IMAGINE you have just lost your licence and you need to get to work.

Or that you have just moved to the area and need to get your kids to school on public transport; or you are elderly, don't drive and need to get to the doctor.

Don't panic! Just look in the White Pages. That's right, the White Pages; on page eight and nine to be precise.

Eight Northern Rivers councils got together last year to gather all the information they could on transport services in their local government areas.

Then they decided the best place to put that information was in a book that every household has - the telephone book.

"In Sydney people can call a 13500 number and find out what public transport can take them from point A to point B," said Linda Lomman, public transport development project officer of the Northern Rivers Social Development Council.

"But there is nothing like that here and we wanted to do something for ourselves."

So without any prospect of government funding for the project, Northern Rivers councils set about tracking down the information and gathering the money to fund its placement of the directory in the phone book.

And to keep the directory on two facing pages at the front of phone book it will cost the councils $13,200 each year.

Ms Lomman said they worked hard to collate the information and package it in an easy-to-read format.

Speaking at the official launch of the directory last week at the Richmond Valley Council offices, social development council president Cr Jenny Dowell said local transport infrastructure had not kept pace with population growth.
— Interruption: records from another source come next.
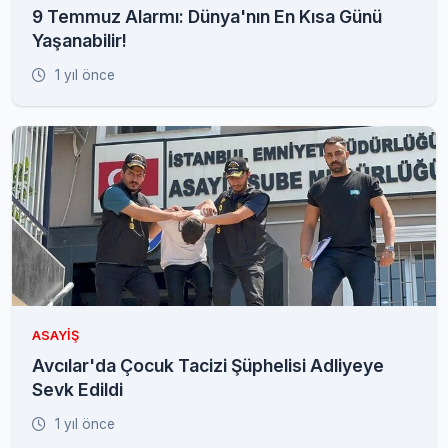
9 Temmuz Alarmı: Dünya'nın En Kısa Günü
Yaşanabilir!
1 yıl önce
ASAYIŞ
Avcılar'da Çocuk Tacizi Şüphelisi Adliyeye
Sevk Edildi
1 yıl önce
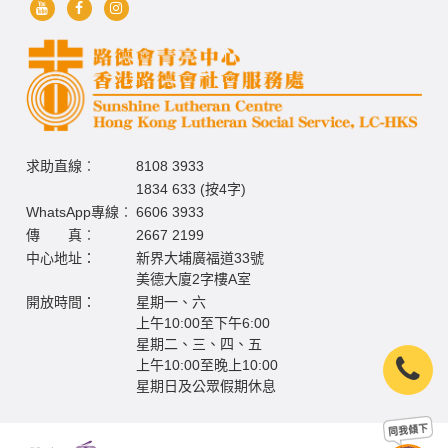
求助直線︰
8108 3933
1834 633 (按4字)
WhatsApp專線︰
6606 3933
傳 真︰
2667 2199
中心地址：
新界大埔廣福道33號
美德大廈2字樓A室
開放時間：
星期一、六
上午10:00至下午6:00
星期二、三、四、五
上午10:00至晚上10:00
星期日及公眾假期休息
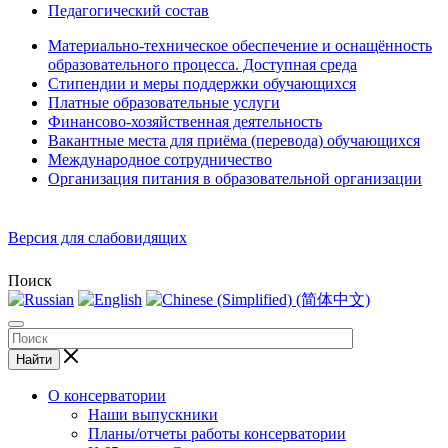
Педагогический состав
Материально-техническое обеспечение и оснащённость
образовательного процесса. Доступная среда
Стипендии и меры поддержки обучающихся
Платные образовательные услуги
Финансово-хозяйственная деятельность
Вакантные места для приёма (перевода) обучающихся
Международное сотрудничество
Организация питания в образовательной организации
Версия для слабовидящих
Поиск
Найти
О консерватории
Наши выпускники
Планы/отчеты работы консерватории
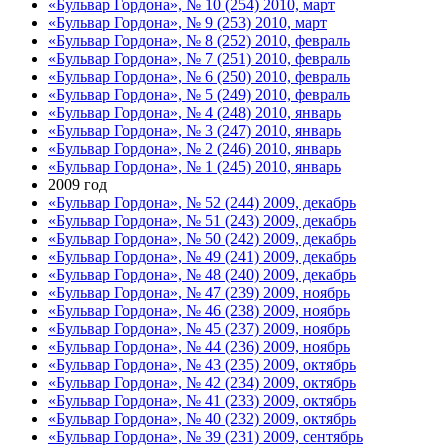
«Бульвар Гордона», № 10 (254) 2010, март
«Бульвар Гордона», № 9 (253) 2010, март
«Бульвар Гордона», № 8 (252) 2010, февраль
«Бульвар Гордона», № 7 (251) 2010, февраль
«Бульвар Гордона», № 6 (250) 2010, февраль
«Бульвар Гордона», № 5 (249) 2010, февраль
«Бульвар Гордона», № 4 (248) 2010, январь
«Бульвар Гордона», № 3 (247) 2010, январь
«Бульвар Гордона», № 2 (246) 2010, январь
«Бульвар Гордона», № 1 (245) 2010, январь
2009 год
«Бульвар Гордона», № 52 (244) 2009, декабрь
«Бульвар Гордона», № 51 (243) 2009, декабрь
«Бульвар Гордона», № 50 (242) 2009, декабрь
«Бульвар Гордона», № 49 (241) 2009, декабрь
«Бульвар Гордона», № 48 (240) 2009, декабрь
«Бульвар Гордона», № 47 (239) 2009, ноябрь
«Бульвар Гордона», № 46 (238) 2009, ноябрь
«Бульвар Гордона», № 45 (237) 2009, ноябрь
«Бульвар Гордона», № 44 (236) 2009, ноябрь
«Бульвар Гордона», № 43 (235) 2009, октябрь
«Бульвар Гордона», № 42 (234) 2009, октябрь
«Бульвар Гордона», № 41 (233) 2009, октябрь
«Бульвар Гордона», № 40 (232) 2009, октябрь
«Бульвар Гордона», № 39 (231) 2009, сентябрь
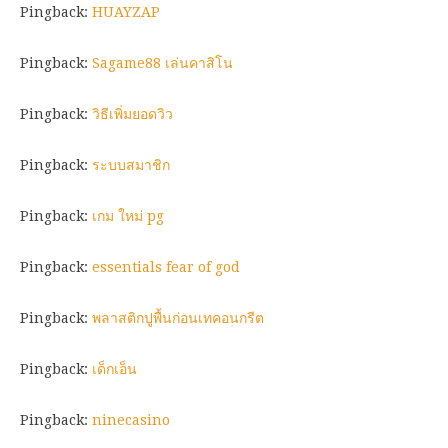
Pingback:
HUAYZAP
Pingback:
Sagame88 เล่นคาสิโน
Pingback:
วิธีเพิ่มยอดวิว
Pingback:
ระบบสมาชิก
Pingback:
เกม ใหม่ pg
Pingback:
essentials fear of god
Pingback:
พลาสติกปูพื้นก่อนเทคอนกรีต
Pingback:
เด็กเอ็น
Pingback:
ninecasino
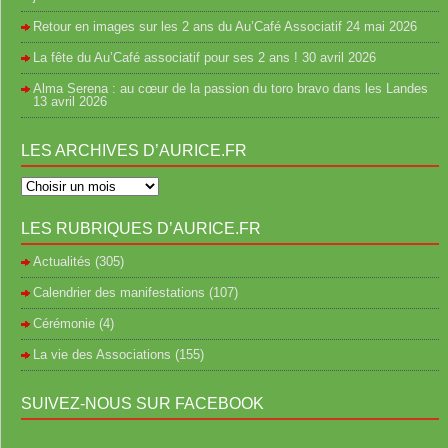
Retour en images sur les 2 ans du Au’Café Associatif
24 mai 2026
La fête du Au’Café associatif pour ses 2 ans !
30 avril 2026
Alma Serena : au cœur de la passion du toro bravo dans les Landes
13 avril 2026
LES ARCHIVES D’AURICE.FR
LES RUBRIQUES D’AURICE.FR
Actualités
(305)
Calendrier des manifestations
(107)
Cérémonie
(4)
La vie des Associations
(155)
SUIVEZ-NOUS SUR FACEBOOK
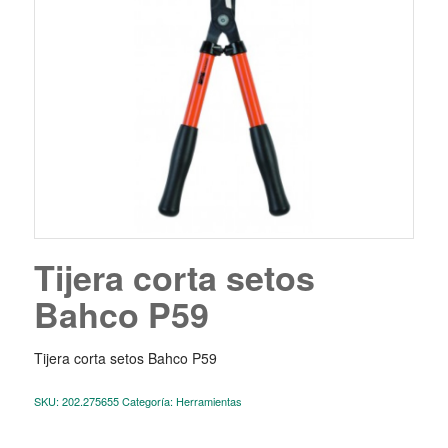
Tijera corta setos
Bahco P59
Tijera corta setos Bahco P59
SKU:
202.275655
Categoría:
Herramientas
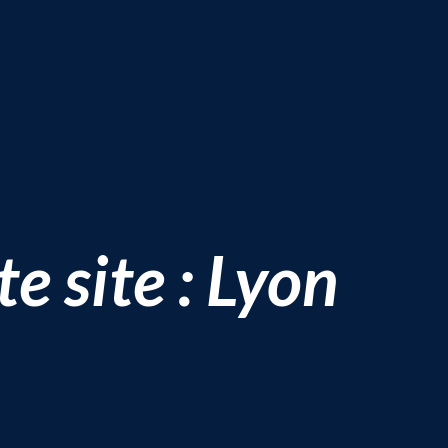
e site : Lyon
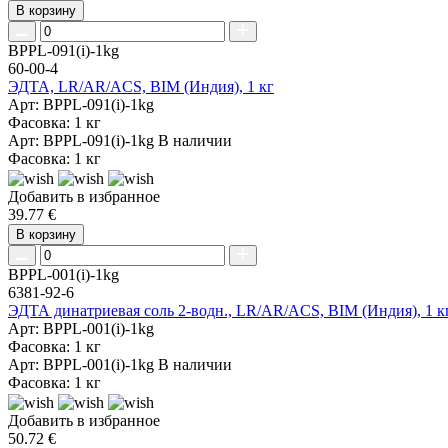
В корзину
BPPL-091(i)-1kg
60-00-4
ЭДТА, LR/AR/ACS, BIM (Индия), 1 кг
Арт: BPPL-091(i)-1kg
Фасовка: 1 кг
Арт: BPPL-091(i)-1kg
В наличии
Фасовка: 1 кг
Добавить в избранное
39.77 €
В корзину
BPPL-001(i)-1kg
6381-92-6
ЭДТА динатриевая соль 2-водн., LR/AR/ACS, BIM (Индия), 1 к
Арт: BPPL-001(i)-1kg
Фасовка: 1 кг
Арт: BPPL-001(i)-1kg
В наличии
Фасовка: 1 кг
Добавить в избранное
50.72 €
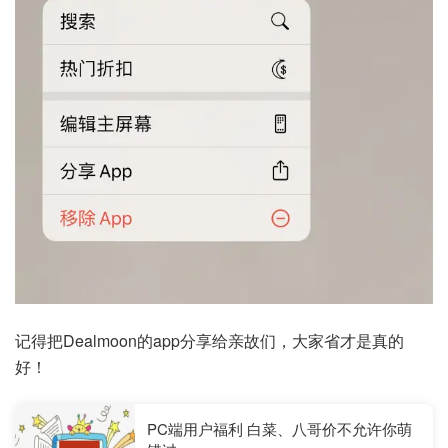
记得把Dealmoon的app分享给亲故们，大家省才是真的
好！
PC端用户福利 白菜、八哥价不允许你萌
"With the disappearance of our train, the disadvantage of people in rural areas to access public transport is real," she said. "People on low incomes often cannot afford to rent in town. Average incomes on the Northern Rivers are about two-thirds that of people working in our cities.

The Australian Bureau of Statistics reveals the Richmond Valley and Kyogle shire as among the most socially disadvantaged in Australia.

"If Nimbin had its own postcode it would be on the top of that list, as only one family in three has the use of a car."

Cr Dowell said without access to transport people became socially isolated.

"The whole community suffers as a result," she said.